Ambassadrice, ministre puis présidente
En 2003, Jacques Chirac la nomme ambassadrice à Tbilissi. Avant, l’année suivante, de se voir accorder la double nationalité et d’intégrer le gouvernement du nouveau président géorgien Mikhaïl Saakachvili. « Le président de l’époque a demandé au président français s’il pouvait “emprunter” son ambassadeur », a raconté sa fille, la journaliste de France 24 Kethevane Gorjestani, sur Europe 1.
Ayant besoin de cadres, il lui confie le ministère des Affaires étrangères. Sa volonté de remodeler la Géorgie, indépendante depuis 1991, sur le modèle français lui vaut une image d’arrogance. C’est elle qui négocie le départ des bases militaires russes du pays du Caucase, note franceinfo. Débarquée au bout d’un an, elle crée son propre parti, la Voie de la Géorgie, qu’elle dirige jusqu’à son retour en France en 2010.
Revenue en Géorgie, elle est élue députée en 2016 comme candidate indépendante au Parlement. En 2018, celle qui parle six langues renonce à la nationalité française pour candidater à la présidentielle. Durant la campagne électorale, Salomé Zourabichvili avait été vivement critiquée pour avoir déclaré que la courte guerre de 2008 contre la Russie (dans deux régions séparatistes) avait éclaté parce que la Géorgie avait commis l’erreur de répondre « aux provocations russes ». Elle sera tout de même élue.
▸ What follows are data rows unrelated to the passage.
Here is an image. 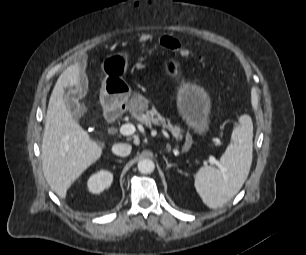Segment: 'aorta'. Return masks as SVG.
Masks as SVG:
<instances>
[{
  "label": "aorta",
  "instance_id": "obj_1",
  "mask_svg": "<svg viewBox=\"0 0 306 255\" xmlns=\"http://www.w3.org/2000/svg\"><path fill=\"white\" fill-rule=\"evenodd\" d=\"M138 170L142 174H150L155 169V164L151 159H141L137 164Z\"/></svg>",
  "mask_w": 306,
  "mask_h": 255
}]
</instances>
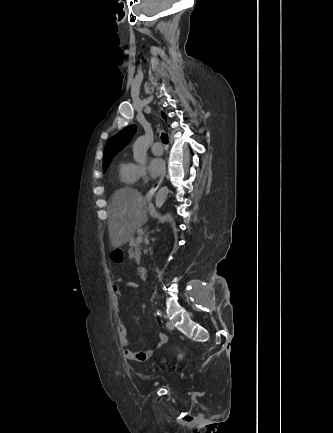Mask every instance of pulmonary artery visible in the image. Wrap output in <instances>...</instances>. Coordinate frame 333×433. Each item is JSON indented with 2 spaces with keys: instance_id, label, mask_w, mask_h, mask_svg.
I'll use <instances>...</instances> for the list:
<instances>
[{
  "instance_id": "pulmonary-artery-1",
  "label": "pulmonary artery",
  "mask_w": 333,
  "mask_h": 433,
  "mask_svg": "<svg viewBox=\"0 0 333 433\" xmlns=\"http://www.w3.org/2000/svg\"><path fill=\"white\" fill-rule=\"evenodd\" d=\"M152 153L156 156H160L163 154V146L160 142H156L153 146H152Z\"/></svg>"
}]
</instances>
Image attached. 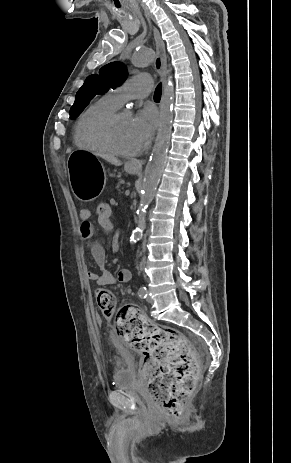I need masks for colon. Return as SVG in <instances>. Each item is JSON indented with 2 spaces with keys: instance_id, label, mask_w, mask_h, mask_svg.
Returning <instances> with one entry per match:
<instances>
[{
  "instance_id": "1",
  "label": "colon",
  "mask_w": 291,
  "mask_h": 463,
  "mask_svg": "<svg viewBox=\"0 0 291 463\" xmlns=\"http://www.w3.org/2000/svg\"><path fill=\"white\" fill-rule=\"evenodd\" d=\"M111 216V202L93 205V219L98 226H111ZM95 299L104 314L115 312L116 300L110 290L98 289ZM116 332L129 347L142 354L141 374L154 401L167 415L180 418L198 377L197 361L186 337L176 329L153 324L128 306L117 312Z\"/></svg>"
}]
</instances>
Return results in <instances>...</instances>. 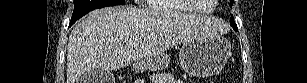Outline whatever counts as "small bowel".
<instances>
[{
	"label": "small bowel",
	"mask_w": 307,
	"mask_h": 83,
	"mask_svg": "<svg viewBox=\"0 0 307 83\" xmlns=\"http://www.w3.org/2000/svg\"><path fill=\"white\" fill-rule=\"evenodd\" d=\"M157 83H173L174 82V78L172 75L164 73L161 74L159 77V80L156 81Z\"/></svg>",
	"instance_id": "1"
}]
</instances>
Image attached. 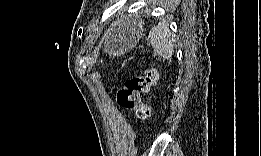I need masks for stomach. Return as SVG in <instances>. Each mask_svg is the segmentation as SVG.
Segmentation results:
<instances>
[{
	"instance_id": "0dacf381",
	"label": "stomach",
	"mask_w": 261,
	"mask_h": 156,
	"mask_svg": "<svg viewBox=\"0 0 261 156\" xmlns=\"http://www.w3.org/2000/svg\"><path fill=\"white\" fill-rule=\"evenodd\" d=\"M142 31L141 22L134 23L122 36L115 37L112 40L111 52L120 54L124 49L132 48L139 40Z\"/></svg>"
}]
</instances>
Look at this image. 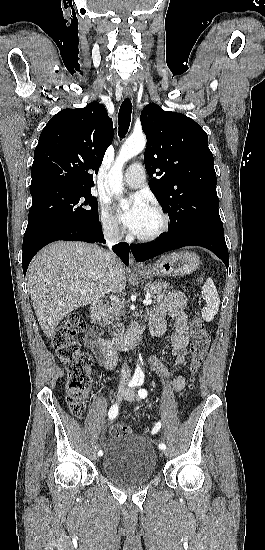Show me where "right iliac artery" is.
Here are the masks:
<instances>
[{"label": "right iliac artery", "instance_id": "82829eb1", "mask_svg": "<svg viewBox=\"0 0 265 550\" xmlns=\"http://www.w3.org/2000/svg\"><path fill=\"white\" fill-rule=\"evenodd\" d=\"M136 383H137V379L133 378L130 382H129V387H134L136 386ZM118 411H119V406L118 404H114L113 406H111V408L109 409V412H108V416H109V419L113 420L114 418H116V416L118 415ZM102 451L100 450L98 452V454H101Z\"/></svg>", "mask_w": 265, "mask_h": 550}]
</instances>
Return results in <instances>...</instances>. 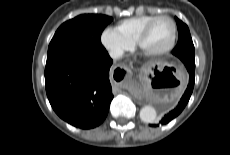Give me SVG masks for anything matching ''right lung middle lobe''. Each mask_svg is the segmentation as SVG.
Listing matches in <instances>:
<instances>
[{"instance_id":"1","label":"right lung middle lobe","mask_w":230,"mask_h":155,"mask_svg":"<svg viewBox=\"0 0 230 155\" xmlns=\"http://www.w3.org/2000/svg\"><path fill=\"white\" fill-rule=\"evenodd\" d=\"M111 21L106 15L84 14L63 23L49 44L47 60L64 55L105 53L100 36Z\"/></svg>"}]
</instances>
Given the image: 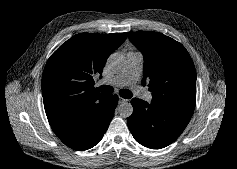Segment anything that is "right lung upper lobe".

Partisane du rapprochement avec l’UE
Salomé Zourabichvili est tournée vers l’Europe. En mars 2023 déjà, la cheffe de l’État avait – tout comme le voisin ukrainien – ouvertement apporté son soutien aux manifestants et indiqué qu’elle mettrait son veto au projet de loi. En avril 2024, le retour du texte au Parlement a ravivé les tensions entre le gouvernement et la présidente.
La Géorgie a l’ambition depuis des années d’approfondir ses relations avec les Occidentaux mais le parti au pouvoir est accusé de vouloir, au contraire, rapprocher cette ex-république soviétique de la Russie. « La Géorgie ne se rendra pas à la re-soviétisation ! » a écrit Salomé Zourabichvili sur X (ex-Twitter).
Aux yeux de ses détracteurs, Rêve géorgien est trop proche de Moscou et a enclenché ces dernières années un virage jugé trop répressif. Les deux pays n’ont plus de relations diplomatiques officielles depuis 2008. Le ressentiment anti-Russie reste très présent dans l’opinion publique et la population géorgiennes. Mais le gouvernement a évité de critiquer ouvertement ce que le Kremlin appelle « une opération militaire spéciale » en Ukraine et n’a pas imposé de sanctions envers la Russie après le lancement l’invasion de leur voisin commun.